Bristol and Avon Archaeological Society

The Mosaic and Late Roman Villa at Hinton Saint Mary, Dorset.

On Wednesday February 14, 2024
Peter Guest
Lecture

The finding of the famous Mosaic was dramatic.  The owner of the field wanted a post erected for a washing line, but the workmen hadn’t got very far down with his hole before he struck something solid. Looking at the bottom of the hole carefully, he could see colours.  The local museum curator was called, the soil was cleared away, and revealed was perhaps the most beautiful and important Roman mosaic in northern Europe.

The whole of the mosaic measured 8m x 5m and happily showed very little damage.  It was divided into two areas of unequal size with a wide opening between them.  The small area comprises a central roundel depicting Bellerophon fighting with the Chimaera and this was flanked by two panels of hunting scenes. Around the corners of the larger area were busts of four men, and around the edges between these, three hemispheres show hunting scenes and a fourth, a spreading tree.  In the centre is a roundel containing the head and shoulders of a man.  Two letters appear behind his head.  They look like X and P, but in fact are the Greek letters denoting our hard CH and R, a common Christian motif of the first letters of the name Christ.

So, is this figure intended to be Christ as many have suggested or even been convinced?  It is certainly possible and if so, it would be the first known representation of Jesus Christ in the Roman world.  But opponents of this idea say that the halo which is always present in other pictures of Christ is missing.

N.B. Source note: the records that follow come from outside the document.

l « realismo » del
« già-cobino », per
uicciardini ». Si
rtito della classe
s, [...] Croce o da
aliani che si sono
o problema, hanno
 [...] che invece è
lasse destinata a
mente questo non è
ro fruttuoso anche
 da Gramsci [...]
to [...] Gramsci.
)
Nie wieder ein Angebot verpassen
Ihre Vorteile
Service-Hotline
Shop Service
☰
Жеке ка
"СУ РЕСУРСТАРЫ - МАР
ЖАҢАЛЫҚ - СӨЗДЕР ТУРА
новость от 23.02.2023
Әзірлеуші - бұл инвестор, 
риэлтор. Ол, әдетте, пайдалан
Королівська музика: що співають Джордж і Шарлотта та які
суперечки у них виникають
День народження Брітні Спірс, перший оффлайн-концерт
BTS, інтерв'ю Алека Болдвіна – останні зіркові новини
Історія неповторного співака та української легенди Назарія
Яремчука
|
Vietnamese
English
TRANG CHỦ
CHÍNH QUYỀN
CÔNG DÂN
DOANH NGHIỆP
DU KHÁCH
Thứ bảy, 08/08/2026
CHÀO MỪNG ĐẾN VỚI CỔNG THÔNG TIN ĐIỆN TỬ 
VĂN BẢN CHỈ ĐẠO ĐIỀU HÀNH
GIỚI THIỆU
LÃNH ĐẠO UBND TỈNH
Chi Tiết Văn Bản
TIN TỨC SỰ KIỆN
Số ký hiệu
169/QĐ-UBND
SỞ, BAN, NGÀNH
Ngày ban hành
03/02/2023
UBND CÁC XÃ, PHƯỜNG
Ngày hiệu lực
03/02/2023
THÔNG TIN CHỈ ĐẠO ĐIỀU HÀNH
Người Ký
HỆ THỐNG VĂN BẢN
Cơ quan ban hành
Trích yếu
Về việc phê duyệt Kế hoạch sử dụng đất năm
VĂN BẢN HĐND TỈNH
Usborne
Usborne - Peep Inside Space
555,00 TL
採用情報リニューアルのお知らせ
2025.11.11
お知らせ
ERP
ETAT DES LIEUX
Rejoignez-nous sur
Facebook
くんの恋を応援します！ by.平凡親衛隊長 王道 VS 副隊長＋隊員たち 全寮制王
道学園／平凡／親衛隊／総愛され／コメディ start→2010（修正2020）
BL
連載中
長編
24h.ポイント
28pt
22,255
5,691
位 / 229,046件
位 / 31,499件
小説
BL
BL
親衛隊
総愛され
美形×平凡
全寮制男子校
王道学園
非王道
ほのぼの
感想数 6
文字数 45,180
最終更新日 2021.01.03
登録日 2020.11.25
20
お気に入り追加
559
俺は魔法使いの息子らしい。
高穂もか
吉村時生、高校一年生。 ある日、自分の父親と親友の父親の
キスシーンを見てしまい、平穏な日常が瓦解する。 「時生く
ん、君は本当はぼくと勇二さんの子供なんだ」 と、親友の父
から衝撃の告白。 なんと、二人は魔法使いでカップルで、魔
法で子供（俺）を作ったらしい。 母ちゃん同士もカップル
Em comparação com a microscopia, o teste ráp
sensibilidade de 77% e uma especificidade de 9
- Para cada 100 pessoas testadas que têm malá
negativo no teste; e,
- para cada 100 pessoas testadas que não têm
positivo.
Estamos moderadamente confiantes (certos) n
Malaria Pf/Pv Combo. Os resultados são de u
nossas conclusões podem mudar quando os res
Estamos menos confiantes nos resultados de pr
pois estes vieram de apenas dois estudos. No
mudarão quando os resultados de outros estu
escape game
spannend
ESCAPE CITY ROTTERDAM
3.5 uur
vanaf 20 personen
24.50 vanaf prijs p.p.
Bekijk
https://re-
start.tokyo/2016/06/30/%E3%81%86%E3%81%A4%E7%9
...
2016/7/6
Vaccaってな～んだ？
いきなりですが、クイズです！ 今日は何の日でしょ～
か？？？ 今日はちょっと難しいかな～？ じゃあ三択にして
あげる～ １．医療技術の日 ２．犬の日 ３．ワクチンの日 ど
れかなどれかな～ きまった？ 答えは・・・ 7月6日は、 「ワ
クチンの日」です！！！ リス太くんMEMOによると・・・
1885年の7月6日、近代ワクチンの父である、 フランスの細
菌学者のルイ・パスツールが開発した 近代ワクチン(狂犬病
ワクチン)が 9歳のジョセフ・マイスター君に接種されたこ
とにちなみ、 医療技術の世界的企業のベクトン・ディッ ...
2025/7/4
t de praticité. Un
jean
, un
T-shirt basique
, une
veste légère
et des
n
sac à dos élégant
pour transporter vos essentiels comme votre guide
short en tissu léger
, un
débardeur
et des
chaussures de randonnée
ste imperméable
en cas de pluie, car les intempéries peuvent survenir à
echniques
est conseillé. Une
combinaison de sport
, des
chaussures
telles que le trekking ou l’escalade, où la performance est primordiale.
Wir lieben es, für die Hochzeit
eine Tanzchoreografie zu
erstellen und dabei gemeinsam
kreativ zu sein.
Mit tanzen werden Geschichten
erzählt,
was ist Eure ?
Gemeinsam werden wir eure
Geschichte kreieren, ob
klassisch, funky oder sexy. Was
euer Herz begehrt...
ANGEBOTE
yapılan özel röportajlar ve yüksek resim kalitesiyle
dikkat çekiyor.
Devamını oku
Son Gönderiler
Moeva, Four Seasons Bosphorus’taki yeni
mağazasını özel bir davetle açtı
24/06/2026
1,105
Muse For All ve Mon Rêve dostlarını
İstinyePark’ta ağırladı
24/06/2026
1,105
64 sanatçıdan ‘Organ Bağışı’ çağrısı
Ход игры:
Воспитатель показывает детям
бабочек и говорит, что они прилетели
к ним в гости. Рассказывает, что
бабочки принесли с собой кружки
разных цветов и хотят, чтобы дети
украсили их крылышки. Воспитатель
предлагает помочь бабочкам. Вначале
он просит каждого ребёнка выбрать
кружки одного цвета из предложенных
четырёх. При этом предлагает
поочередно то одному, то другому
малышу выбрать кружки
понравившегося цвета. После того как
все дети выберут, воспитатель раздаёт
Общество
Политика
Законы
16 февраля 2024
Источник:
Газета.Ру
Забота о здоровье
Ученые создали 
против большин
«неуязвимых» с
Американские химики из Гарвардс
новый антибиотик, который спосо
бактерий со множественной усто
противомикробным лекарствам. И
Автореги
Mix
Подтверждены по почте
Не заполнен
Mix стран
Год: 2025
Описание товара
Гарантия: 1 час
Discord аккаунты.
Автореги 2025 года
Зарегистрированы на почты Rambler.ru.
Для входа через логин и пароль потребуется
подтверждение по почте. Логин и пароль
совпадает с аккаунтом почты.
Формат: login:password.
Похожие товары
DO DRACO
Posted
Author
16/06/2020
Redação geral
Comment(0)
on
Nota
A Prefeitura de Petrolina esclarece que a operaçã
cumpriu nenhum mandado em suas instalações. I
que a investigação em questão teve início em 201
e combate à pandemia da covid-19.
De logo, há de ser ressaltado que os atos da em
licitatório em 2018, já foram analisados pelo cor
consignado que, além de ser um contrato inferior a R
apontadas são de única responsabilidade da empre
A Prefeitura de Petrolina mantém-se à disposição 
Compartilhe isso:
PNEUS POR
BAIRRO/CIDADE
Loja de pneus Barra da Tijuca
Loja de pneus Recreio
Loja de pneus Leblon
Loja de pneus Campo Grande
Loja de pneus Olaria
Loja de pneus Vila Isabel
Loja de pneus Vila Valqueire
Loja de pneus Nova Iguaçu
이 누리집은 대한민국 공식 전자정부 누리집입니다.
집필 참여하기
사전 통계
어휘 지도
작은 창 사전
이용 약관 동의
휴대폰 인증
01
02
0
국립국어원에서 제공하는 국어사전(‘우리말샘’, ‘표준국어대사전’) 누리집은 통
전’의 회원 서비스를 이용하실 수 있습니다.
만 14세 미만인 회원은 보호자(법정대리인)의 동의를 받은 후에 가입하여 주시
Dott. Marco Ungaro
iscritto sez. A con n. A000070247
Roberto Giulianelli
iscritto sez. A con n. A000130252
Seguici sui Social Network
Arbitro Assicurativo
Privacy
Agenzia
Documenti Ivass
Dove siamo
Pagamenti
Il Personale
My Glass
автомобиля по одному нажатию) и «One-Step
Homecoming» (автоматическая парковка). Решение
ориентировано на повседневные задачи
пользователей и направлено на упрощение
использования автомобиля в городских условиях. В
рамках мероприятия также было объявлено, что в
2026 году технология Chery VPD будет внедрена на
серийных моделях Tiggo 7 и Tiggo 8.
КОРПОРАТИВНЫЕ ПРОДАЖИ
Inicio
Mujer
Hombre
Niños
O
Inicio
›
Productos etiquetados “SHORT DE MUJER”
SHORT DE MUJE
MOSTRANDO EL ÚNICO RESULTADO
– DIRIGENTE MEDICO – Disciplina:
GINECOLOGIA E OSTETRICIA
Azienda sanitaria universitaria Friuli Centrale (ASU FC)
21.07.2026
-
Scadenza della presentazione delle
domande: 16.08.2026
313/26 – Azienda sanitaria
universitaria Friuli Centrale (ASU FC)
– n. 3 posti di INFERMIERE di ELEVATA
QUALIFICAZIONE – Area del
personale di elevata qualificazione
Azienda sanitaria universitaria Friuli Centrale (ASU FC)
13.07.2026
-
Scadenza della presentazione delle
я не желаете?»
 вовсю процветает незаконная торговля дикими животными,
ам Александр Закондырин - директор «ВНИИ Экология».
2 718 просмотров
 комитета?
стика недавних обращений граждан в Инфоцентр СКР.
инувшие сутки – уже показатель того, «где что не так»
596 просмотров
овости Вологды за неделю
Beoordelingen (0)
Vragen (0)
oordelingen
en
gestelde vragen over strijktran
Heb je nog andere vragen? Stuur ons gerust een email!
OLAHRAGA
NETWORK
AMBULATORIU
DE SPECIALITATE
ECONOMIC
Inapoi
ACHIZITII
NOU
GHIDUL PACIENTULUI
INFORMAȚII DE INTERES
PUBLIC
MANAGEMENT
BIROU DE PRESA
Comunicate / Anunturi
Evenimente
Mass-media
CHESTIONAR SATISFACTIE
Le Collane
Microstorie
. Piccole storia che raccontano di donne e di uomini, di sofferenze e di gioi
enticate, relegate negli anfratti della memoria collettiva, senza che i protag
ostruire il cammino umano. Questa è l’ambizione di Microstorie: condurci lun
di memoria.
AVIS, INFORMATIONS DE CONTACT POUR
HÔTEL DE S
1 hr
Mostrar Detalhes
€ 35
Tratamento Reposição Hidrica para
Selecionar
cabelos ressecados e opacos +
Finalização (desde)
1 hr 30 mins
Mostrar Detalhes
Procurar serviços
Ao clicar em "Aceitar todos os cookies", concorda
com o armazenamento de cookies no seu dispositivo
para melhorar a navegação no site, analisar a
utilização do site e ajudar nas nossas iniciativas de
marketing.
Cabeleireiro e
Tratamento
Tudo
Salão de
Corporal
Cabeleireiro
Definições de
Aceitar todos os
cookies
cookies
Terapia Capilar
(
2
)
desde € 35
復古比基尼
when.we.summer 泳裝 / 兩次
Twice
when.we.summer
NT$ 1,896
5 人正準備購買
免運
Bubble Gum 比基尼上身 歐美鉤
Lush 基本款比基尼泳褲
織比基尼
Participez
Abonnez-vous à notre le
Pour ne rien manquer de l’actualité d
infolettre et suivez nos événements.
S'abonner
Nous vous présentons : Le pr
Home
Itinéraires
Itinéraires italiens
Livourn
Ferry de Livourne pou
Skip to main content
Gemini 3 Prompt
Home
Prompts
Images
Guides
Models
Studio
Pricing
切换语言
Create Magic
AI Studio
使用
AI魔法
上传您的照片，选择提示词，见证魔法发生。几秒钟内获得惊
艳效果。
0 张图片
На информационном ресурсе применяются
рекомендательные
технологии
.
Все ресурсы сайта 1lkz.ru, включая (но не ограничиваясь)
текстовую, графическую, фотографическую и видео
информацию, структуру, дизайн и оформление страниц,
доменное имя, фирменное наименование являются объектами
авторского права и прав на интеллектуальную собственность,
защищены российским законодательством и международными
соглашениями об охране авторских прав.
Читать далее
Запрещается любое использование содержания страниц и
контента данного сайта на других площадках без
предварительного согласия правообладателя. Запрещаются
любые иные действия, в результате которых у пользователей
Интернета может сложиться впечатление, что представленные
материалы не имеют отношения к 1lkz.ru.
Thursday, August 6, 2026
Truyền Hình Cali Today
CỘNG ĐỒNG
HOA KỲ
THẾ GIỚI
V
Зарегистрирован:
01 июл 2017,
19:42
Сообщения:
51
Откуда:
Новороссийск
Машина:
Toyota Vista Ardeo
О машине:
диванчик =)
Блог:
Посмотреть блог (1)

Well, perhaps such a style had not yet reached this remote corner of the Empire.  Another idea is that the face might represent Constantine, the first emperor to accept Christianity, the cleft chin being common to both.  Or even that it might be an eminent local Christian, perhaps a bishop.

The mosaic was discovered and revealed in 1963.  Its fame spread and in 1964 the British Museum became involved and decided on some trial pits.  These were just very small excavations spread out over the rest of the site, which did not reveal a great deal and certainly not significant evidence of structures. What was assumed and expected was a courtyard villa.  The great mosaic would take its place in such a building, as in many other villas.  And so Historic England proclaimed it to be  on its website.

The British Museum bought the mosaic which it took to its home in London.  There the roundel containing the possible portrait of Christ was cut out and put on display, while the rest of that magnificent mosaic was consigned to storage in the vaults of the museum.

Interest grew in this supposed great villa, as Historic England had proclaimed it to be, although with such a small amount of evidence beyond the mosaic.  When the discovery was made in 1963, no geophysics was conducted in the field as a whole because the technology had not yet been developed. However, more recently, ground, penetrating radar investigations appeared to show virtually nothing of the expected villa.  This was both surprising and disappointing.  It was decided to excavate.

No Villa was found!  The north end of the mosaic was joined to another room or structure, which disappeared under a modern building and then, under perhaps a road.  No building joined the east of the mosaic room.  To the south west of the mosaic room and separated from it by a cobbled surface, a two room range was found.  One room contained a mosaic which had been badly damaged by ploughing; the other had only a beaten earth floor.  In what appeared to be a courtyard immediately to the south of the mosaic room there appeared a sizeable covered drain which divided into four parallel channels proceeding south away from the mosaic room.  After a while these ended with no structure evident.  The purpose of this feature is a mystery.

No human activity was found below or above the structures which lasted for about 70 years from the early 300s AD.  It seems they then became derelict and it would appear that the main part of the buildings were removed because no mass of collapsed rubble was found, nor any indication of burning, destruction, or reuse.  Not many finds were recovered, perhaps enough to fill only 3 to 4 shoeboxes.

So no grand Villa as might befit such a grand mosaic was found.  One suggestion, referencing the Chi Rho Christian motif, was that it might have been an early monastery that, for some reason, came to an end quite some time before the pagan Anglo-Saxons arrived in this part of the country.  But for now much uncertainty surrounds this site.